Un discours, qui se tenant par "la seule force interne de son style" serait "à lui seul une manière absolue de voir les choses". Dans cette phrase Flaubert définit la position de l'artiste et de l'écrivain modernes. Il n'est plus question, en effet, de transcrire une réalité pré-ordonnée, mais de créer de toutes pièces, par le style et lui seul, un monde qui se tienne "par une manière absolue de voir les choses" : absolue, c'est à dire détachée de toute référence pré-existante qui ferait autorité et qui imposerait un sens. L'artiste jouit d'une autonomie absolue : il regarde, il voit, il compose, il impose par la force de son style. 

Le style c'est d'abord, très concrètement, le stylet avec lequel le peintre ou le graveur trace la figure  de sa vision. Je songe invinciblement à la Melancholia de Dürer qui fixe pour l'éternité les traits de son ange enténébré, soupesant la vanité du savoir et des signes du pouvoir. Cette représentation se passe de toute référence externe : elle a sa vérité en elle-même, définitive et exhaustive.

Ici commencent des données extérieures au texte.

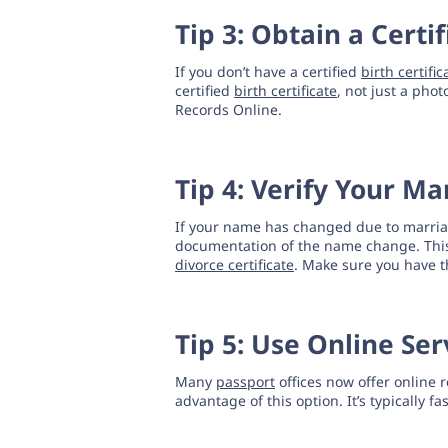
Tip 3: Obtain a Certif
If you don’t have a certified
birth certific
certified
birth certificate
, not just a phot
Records Online.
Tip 4: Verify Your M
If your name has changed due to marriage
documentation of the name change. Thi
divorce certificate
. Make sure you have t
Tip 5: Use Online Ser
Many
passport
offices now offer online r
advantage of this option. It’s typically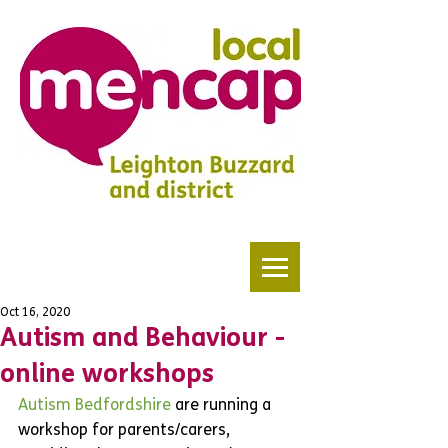
Oct 16, 2020
Autism and Behaviour -
online workshops
Autism Bedfordshire
 are running a 
workshop for parents/carers, 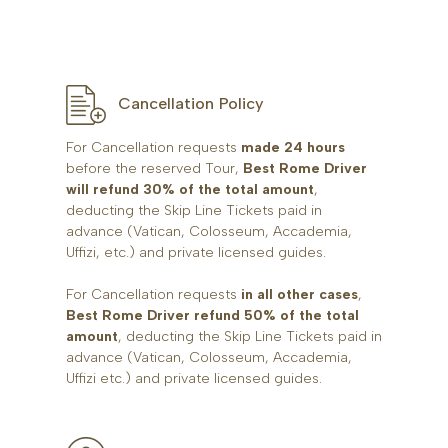
Cancellation Policy
For Cancellation requests
made 24 hours
before the reserved Tour,
Best Rome Driver
will refund 30% of the total amount
,
deducting the Skip Line Tickets paid in
advance (Vatican, Colosseum, Accademia,
Uffizi, etc.) and private licensed guides.
For Cancellation requests
in all other cases
,
Best Rome Driver refund 50% of the total
amount
, deducting the Skip Line Tickets paid in
advance (Vatican, Colosseum, Accademia,
Uffizi etc.) and private licensed guides.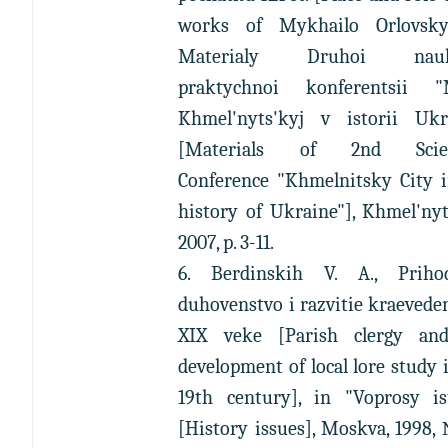
works of Mykhailo Orlovsky
Materialy Druhoi nauk
praktychnoi konferentsii "
Khmel'nyts'kyj v istorii Ukr
[Materials of 2nd Scient
Conference "Khmelnitsky City i
history of Ukraine"], Khmel'nyt
2007, p. 3-11.
6. Berdinskih V. A., Priho
duhovenstvo i razvitie kraevede
XIX veke [Parish clergy an
development of local lore study 
19th century], in "Voprosy ist
[History issues], Moskva, 1998,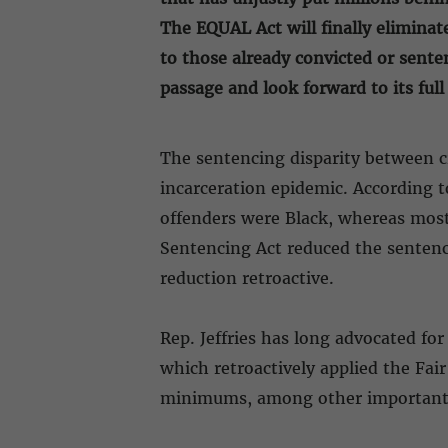
The EQUAL Act will finally eliminat
to those already convicted or sent
passage and look forward to its ful
The sentencing disparity between cr
incarceration epidemic. According t
offenders were Black, whereas most 
Sentencing Act reduced the sentenci
reduction retroactive.
Rep. Jeffries has long advocated fo
which retroactively applied the Fai
minimums, among other important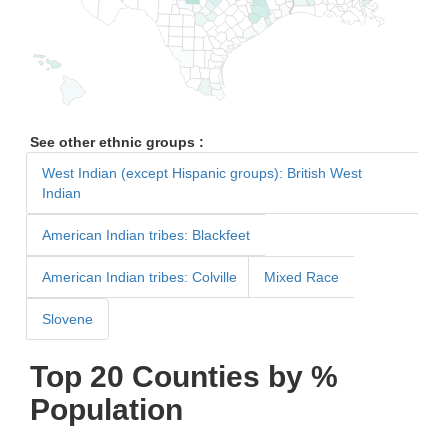
See other ethnic groups :
West Indian (except Hispanic groups): British West
Indian
American Indian tribes: Blackfeet
American Indian tribes: Colville
Mixed Race
Slovene
Top 20 Counties by %
Population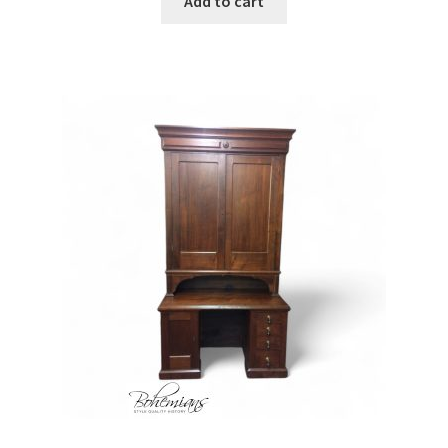
Add to cart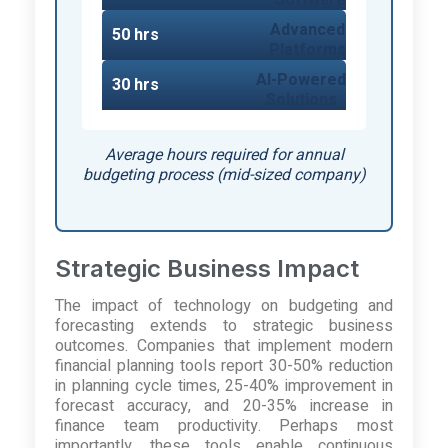
Advanced
50 hrs
Platforms
AI-Powered
30 hrs
Solutions
Average hours required for annual
budgeting process (mid-sized company)
Strategic Business Impact
The impact of technology on budgeting and
forecasting extends to strategic business
outcomes. Companies that implement modern
financial planning tools report 30-50% reduction
in planning cycle times, 25-40% improvement in
forecast accuracy, and 20-35% increase in
finance team productivity. Perhaps most
importantly, these tools enable continuous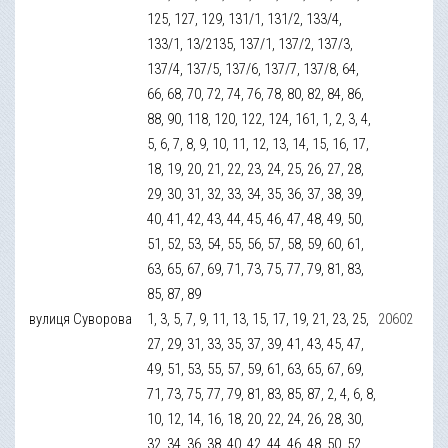
125, 127, 129, 131/1, 131/2, 133/4,
133/1, 13/2135, 137/1, 137/2, 137/3,
137/4, 137/5, 137/6, 137/7, 137/8, 64,
66, 68, 70, 72, 74, 76, 78, 80, 82, 84, 86,
88, 90, 118, 120, 122, 124, 161, 1, 2, 3, 4,
5, 6, 7, 8, 9, 10, 11, 12, 13, 14, 15, 16, 17,
18, 19, 20, 21, 22, 23, 24, 25, 26, 27, 28,
29, 30, 31, 32, 33, 34, 35, 36, 37, 38, 39,
40, 41, 42, 43, 44, 45, 46, 47, 48, 49, 50,
51, 52, 53, 54, 55, 56, 57, 58, 59, 60, 61,
63, 65, 67, 69, 71, 73, 75, 77, 79, 81, 83,
85, 87, 89
вулиця Суворова
1, 3, 5, 7, 9, 11, 13, 15, 17, 19, 21, 23, 25,
20602
27, 29, 31, 33, 35, 37, 39, 41, 43, 45, 47,
49, 51, 53, 55, 57, 59, 61, 63, 65, 67, 69,
71, 73, 75, 77, 79, 81, 83, 85, 87, 2, 4, 6, 8,
10, 12, 14, 16, 18, 20, 22, 24, 26, 28, 30,
32, 34, 36, 38, 40, 42, 44, 46, 48, 50, 52,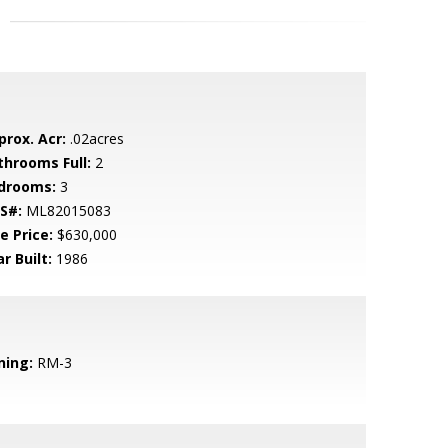
prox. Acr:
.02acres
throoms Full:
2
drooms:
3
S#:
ML82015083
e Price:
$630,000
r Built:
1986
ning:
RM-3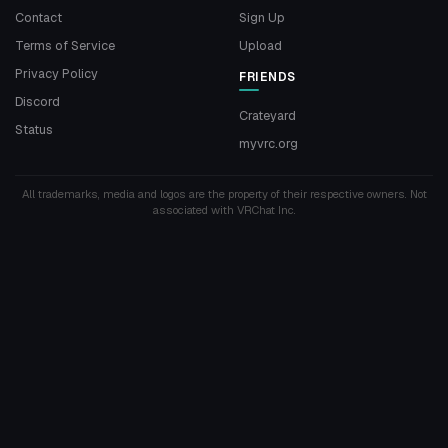
Contact
Sign Up
Terms of Service
Upload
Privacy Policy
FRIENDS
Discord
Crateyard
Status
myvrc.org
All trademarks, media and logos are the property of their respective owners. Not
associated with VRChat Inc.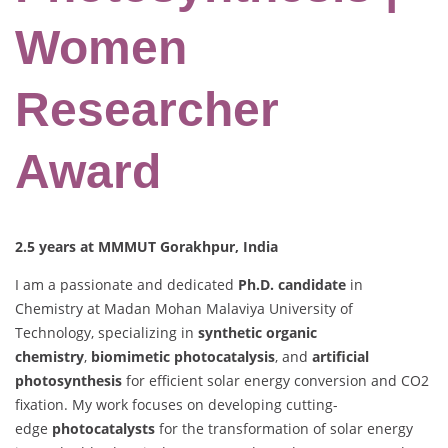
Women
Researcher
Award
2.5 years at MMMUT Gorakhpur, India
I am a passionate and dedicated
Ph.D. candidate
in
Chemistry at Madan Mohan Malaviya University of
Technology, specializing in
synthetic organic
chemistry
,
biomimetic photocatalysis
, and
artificial
photosynthesis
for efficient solar energy conversion and CO2
fixation. My work focuses on developing cutting-
edge
photocatalysts
for the transformation of solar energy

Peut-être faut-il chercher dans la peinture florentine de la Renaissance les premiers indices de ce détachement qui mène progressivement à la Modernité. On peint d'innombrables Madones, toutes définies par le canon de l'autorité ecclésiastique, mais de ci de là apparaît un petit élément hétérogène, une illustration gratuite, hors sujet, une figure profane, et puis des thèmes paIens, des Venus et de petits Eros qui se substituent aux chérubins ailés : la référence au sacré s'affaiblit, on marche à petits pas sur les platebandes de la liberté. L'artiste cessera bientôt d'être le valet de l'évèque, et s'il lui faut encore un temps se soumetre aux caprices du prince et peindre sur commande, il a gagné la première manche : d'artisan inféodé il se métamorphose en artiste indépendant.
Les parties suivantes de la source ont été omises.